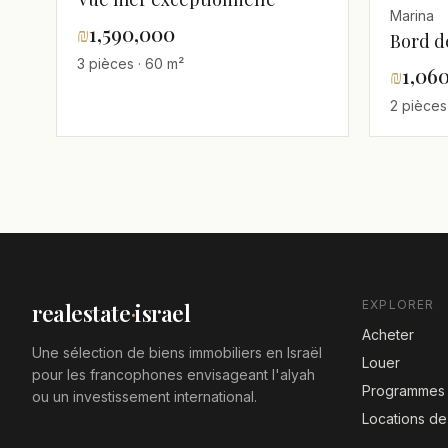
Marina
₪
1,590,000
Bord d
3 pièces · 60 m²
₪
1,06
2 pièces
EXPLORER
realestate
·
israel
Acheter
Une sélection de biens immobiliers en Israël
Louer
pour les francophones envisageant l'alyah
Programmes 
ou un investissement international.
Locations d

---

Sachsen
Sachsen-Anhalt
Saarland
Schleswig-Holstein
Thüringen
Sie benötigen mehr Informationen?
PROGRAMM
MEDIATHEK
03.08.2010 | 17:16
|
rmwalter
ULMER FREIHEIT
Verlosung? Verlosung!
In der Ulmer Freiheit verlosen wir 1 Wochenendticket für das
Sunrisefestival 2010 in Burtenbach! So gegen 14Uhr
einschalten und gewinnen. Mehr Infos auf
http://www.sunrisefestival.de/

* [Exercise directions]:
A verbatim transcription is needed of the lines above, starting at the line with "Verlosung? Verlosung!" and ending at the line with "http://www.sunrisefestival.de/", both included, and of nothing else.

* [Solution to this exercise]:
Verlosung? Verlosung!
In der Ulmer Freiheit verlosen wir 1 Wochenendticket für das
Sunrisefestival 2010 in Burtenbach! So gegen 14Uhr
einschalten und gewinnen. Mehr Infos auf
http://www.sunrisefestival.de/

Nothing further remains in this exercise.